Chapter 3
Sending money from India to another country is called remittance. When you pay for a relative's education abroad, book an overseas holiday, or invest in a foreign stock, the money has to physically leave the Indian financial system and arrive in another. That act of sending it out is remittance.
Now, sending money abroad is not unlimited, and this is where the rules come in. The framework that governs it is the Liberalised Remittance Scheme, in short, LRS. It sits under FEMA, the Foreign Exchange Management Act, which is the law that regulates how money moves in and out of India. The LRS is what makes personal global investing legal and accessible: it is the Reserve Bank of India's way of saying that ordinary residents are free to send money abroad, within defined limits, without needing special permission each time.
Under the LRS, every resident Indian is allowed to remit up to USD 250,000 abroad per financial year, across all purposes combined, whether investing, travel, education, or anything else. That is roughly 2.5 crore rupees, and it resets every financial year on the 1st of April. It applies to you as an individual, which means each member of a family has their own separate limit.
An important thing to note is that this limit is tracked via your PAN Card. Which means, even if you remit money through two bank accounts, you can still only send USD 250,000 overall.
Within that limit, the LRS permits a wide range of purposes, and investing is squarely one of them. You are allowed to buy foreign shares, ETFs, and mutual funds, and to hold money in permitted foreign currencies to do so. It also opens up more than just the United States: the scheme lets you invest across markets and hold assets in various major currencies, which is what makes genuine global diversification possible in the first place. As you saw in the earlier chapters, that wider door is exactly what lets you reach markets across North America, Europe, and Asia, rather than the US alone.
There is one last thing to be aware of when money is remitted, and that is TCS, or Tax Collected at Source.
When your total remittances in a financial year cross a threshold, currently 10 lakh rupees, the bank collects a percentage of the amount above that threshold at the time of the transfer and deposits it with the tax department on your behalf. For investment remittances, that rate is currently 20% on the amount exceeding 10 lakh. The important thing to understand is that TCS is not an extra tax or a cost you lose. It is simply tax collected in advance. It gets adjusted against your overall tax liability when you file your return, and if you owe less than what was collected, you get the difference back as a refund.
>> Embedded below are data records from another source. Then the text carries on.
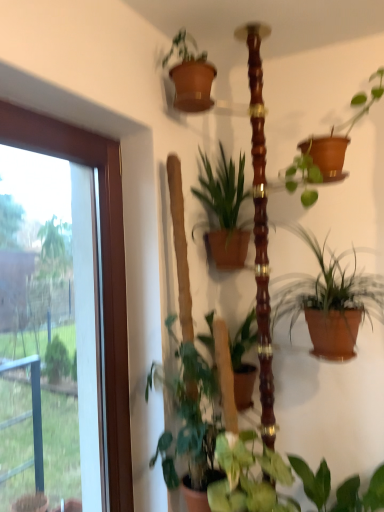 Question: From a real-world perspective, is green matte plant at lower left, which is the third houseplant in top-to-bottom order, positioned under green matte plant at center, which ranks as the 4th houseplant in bottom-to-top order, based on gravity?

Choices:
 (A) yes
 (B) no

Answer: (A)

Question: Considering the relative sizes of green matte plant at lower left, which is the 2th houseplant in bottom-to-top order, and green matte plant at center, the 1th houseplant positioned from the top, in the image provided, is green matte plant at lower left, which is the 2th houseplant in bottom-to-top order, shorter than green matte plant at center, the 1th houseplant positioned from the top,?

Choices:
 (A) no
 (B) yes

Answer: (A)

Question: Does green matte plant at lower left, which is the third houseplant in top-to-bottom order, appear on the left side of green matte plant at center, which ranks as the 4th houseplant in bottom-to-top order?

Choices:
 (A) yes
 (B) no

Answer: (A)

Question: Would you say green matte plant at lower left, which is the third houseplant in top-to-bottom order, is a long distance from green matte plant at center, which ranks as the 4th houseplant in bottom-to-top order?

Choices:
 (A) no
 (B) yes

Answer: (A)

Question: From the image's perspective, is green matte plant at lower left, which is the 2th houseplant in bottom-to-top order, below green matte plant at center, which ranks as the 4th houseplant in bottom-to-top order?

Choices:
 (A) yes
 (B) no

Answer: (A)

Question: From a real-world perspective, is green matte plant at lower left, which is the 2th houseplant in bottom-to-top order, on green matte plant at center, the 1th houseplant positioned from the top?

Choices:
 (A) no
 (B) yes

Answer: (A)

Question: Does green matte plant at lower left, which is the third houseplant in top-to-bottom order, have a smaller size compared to green glossy plant at center, positioned as the 1th houseplant in bottom-to-top order?

Choices:
 (A) no
 (B) yes

Answer: (A)

Question: Does green matte plant at lower left, which is the 2th houseplant in bottom-to-top order, appear on the right side of green glossy plant at center, positioned as the 1th houseplant in bottom-to-top order?

Choices:
 (A) no
 (B) yes

Answer: (A)

Question: From a real-world perspective, is green matte plant at lower left, which is the third houseplant in top-to-bottom order, located higher than green glossy plant at center, positioned as the 1th houseplant in bottom-to-top order?

Choices:
 (A) no
 (B) yes

Answer: (B)

Question: Does green matte plant at lower left, which is the 2th houseplant in bottom-to-top order, have a lesser height compared to green glossy plant at center, arranged as the fourth houseplant when viewed from the top?

Choices:
 (A) yes
 (B) no

Answer: (B)

Question: From the image's perspective, is green matte plant at lower left, which is the third houseplant in top-to-bottom order, over green glossy plant at center, arranged as the fourth houseplant when viewed from the top?

Choices:
 (A) yes
 (B) no

Answer: (A)

Question: Considering the relative positions of green matte plant at lower left, which is the 2th houseplant in bottom-to-top order, and green glossy plant at center, positioned as the 1th houseplant in bottom-to-top order, in the image provided, is green matte plant at lower left, which is the 2th houseplant in bottom-to-top order, to the left of green glossy plant at center, positioned as the 1th houseplant in bottom-to-top order, from the viewer's perspective?

Choices:
 (A) yes
 (B) no

Answer: (A)

Question: Is green matte plant at lower left, which is the third houseplant in top-to-bottom order, placed right next to terracotta clay pot at center-right, which is the 3th houseplant from bottom to top?

Choices:
 (A) yes
 (B) no

Answer: (B) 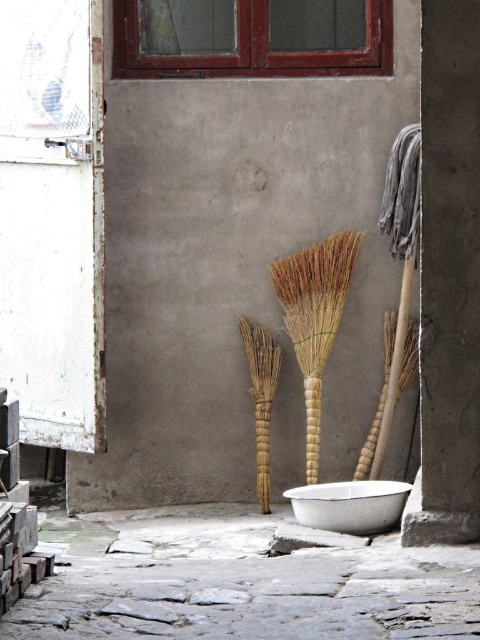 Is point (386, 509) positioned before point (271, 406)?

Yes.

The width and height of the screenshot is (480, 640). What do you see at coordinates (349, 506) in the screenshot?
I see `white enamel bowl at lower center` at bounding box center [349, 506].

Where is `white enamel bowl at lower center`? Image resolution: width=480 pixels, height=640 pixels. white enamel bowl at lower center is located at coordinates (349, 506).

Can you confirm if natural straw broom at center is thinner than brown straw broom at center?

In fact, natural straw broom at center might be wider than brown straw broom at center.

Describe the element at coordinates (314, 317) in the screenshot. This screenshot has height=640, width=480. I see `natural straw broom at center` at that location.

At what (x,y) coordinates should I click in order to perform the action: click on natural straw broom at center. Please return your answer as a coordinate pair (x, y). The height and width of the screenshot is (640, 480). Looking at the image, I should click on (314, 317).

At what (x,y) coordinates should I click in order to perform the action: click on natural straw broom at center. Please return your answer as a coordinate pair (x, y). The width and height of the screenshot is (480, 640). Looking at the image, I should click on coord(314,317).

Describe the element at coordinates (314, 317) in the screenshot. I see `natural straw broom at center` at that location.

Is point (317, 372) in front of point (377, 497)?

That is False.

Locate an element on the screen. This screenshot has width=480, height=640. natural straw broom at center is located at coordinates (314, 317). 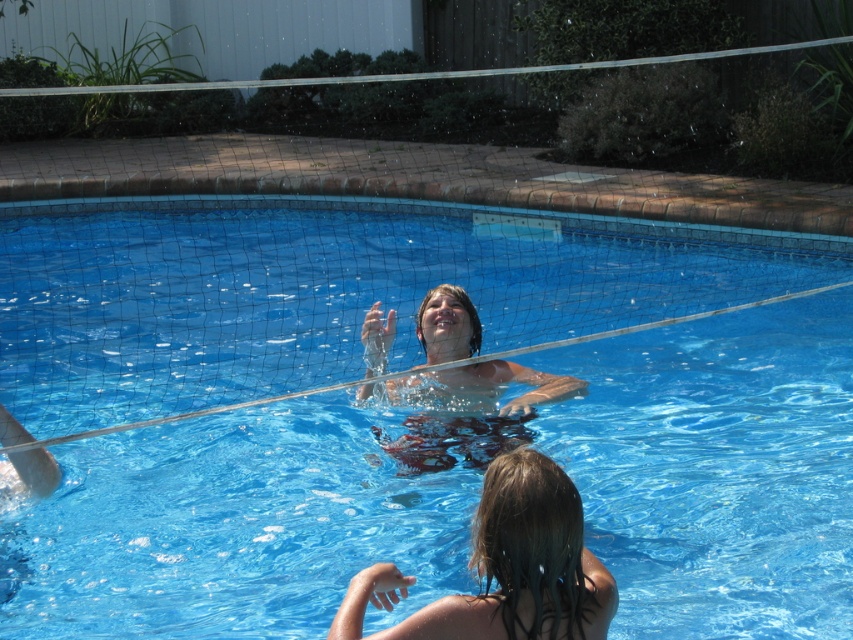 Does transparent blue water at center have a greater height compared to wet hair at lower center?

Indeed, transparent blue water at center has a greater height compared to wet hair at lower center.

Is point (24, 561) positioned in front of point (548, 548)?

No, it is not.

Locate an element on the screen. Image resolution: width=853 pixels, height=640 pixels. transparent blue water at center is located at coordinates (286, 388). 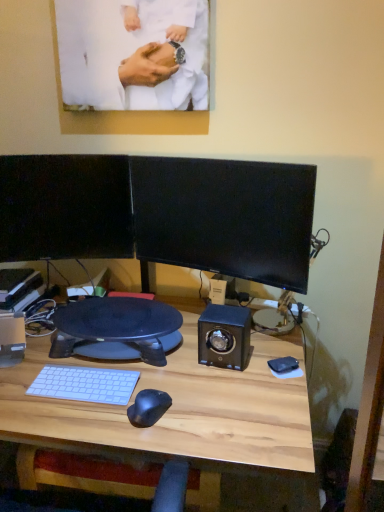 Question: Should I look upward or downward to see matte white shirt at upper center?

Choices:
 (A) down
 (B) up

Answer: (B) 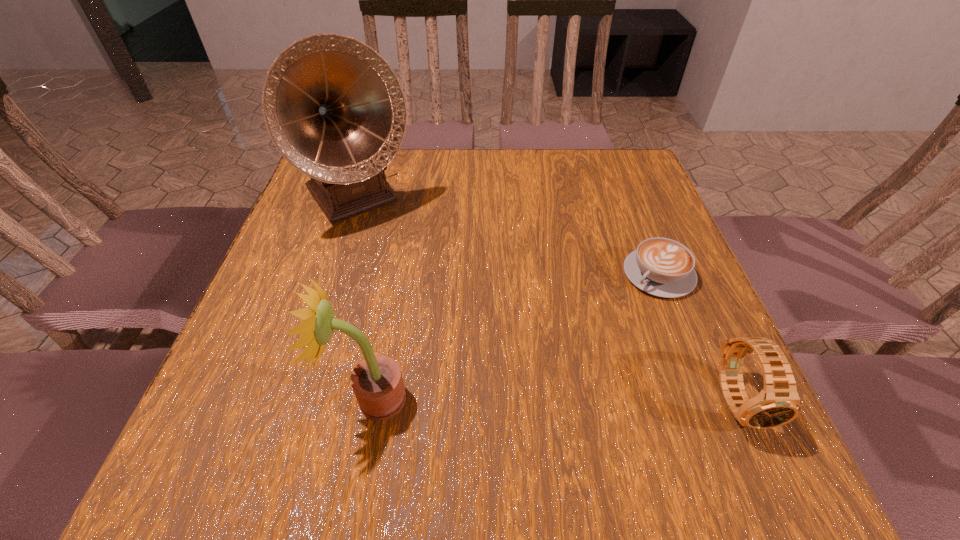 In order to click on vacant area that satisfies the following two spatial constraints: 1. on the front side of the phonograph record; 2. on the face of the second tallest object in this screenshot , I will do `click(295, 399)`. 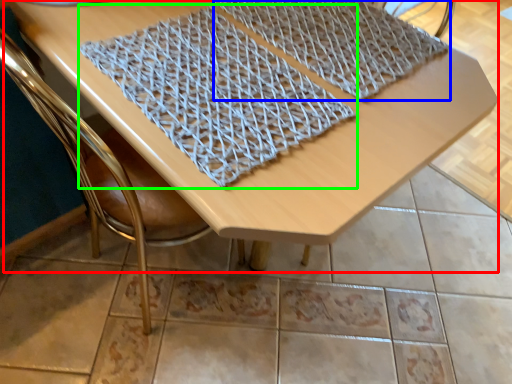 Question: Estimate the real-world distances between objects in this image. Which object is closer to table (highlighted by a red box), blanket (highlighted by a blue box) or blanket (highlighted by a green box)?

Choices:
 (A) blanket
 (B) blanket

Answer: (B) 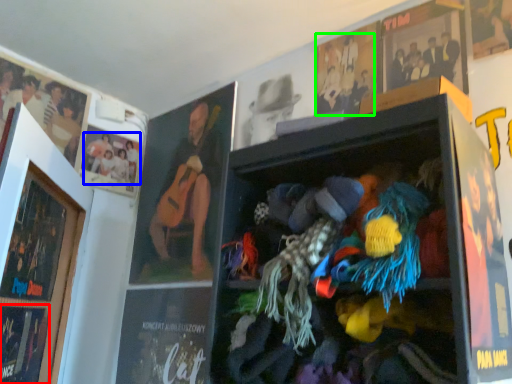 Question: Based on their relative distances, which object is nearer to magazine (highlighted by a red box)? Choose from person (highlighted by a blue box) and person (highlighted by a green box).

A quick example makes this clear. Suppose you remit 15 lakh rupees in a year to buy US stocks. The first 10 lakh attract no TCS. On the remaining 5 lakh, TCS at 20% works out to 1 lakh rupees, which the bank collects at the time of transfer. That 1 lakh does not vanish. When you file your income tax return, it is credited back against whatever tax you owe. If your total tax due is higher, the 1 lakh reduces what you still have to pay; if it is lower, the excess is refunded to you. Either way, the money finds its way back to you. So while TCS does mean a little of your capital is parked with the tax department for a while, it is not a charge on your investment, just a timing matter. The finer details, including the current thresholds and rates, sit within Module 3 later on.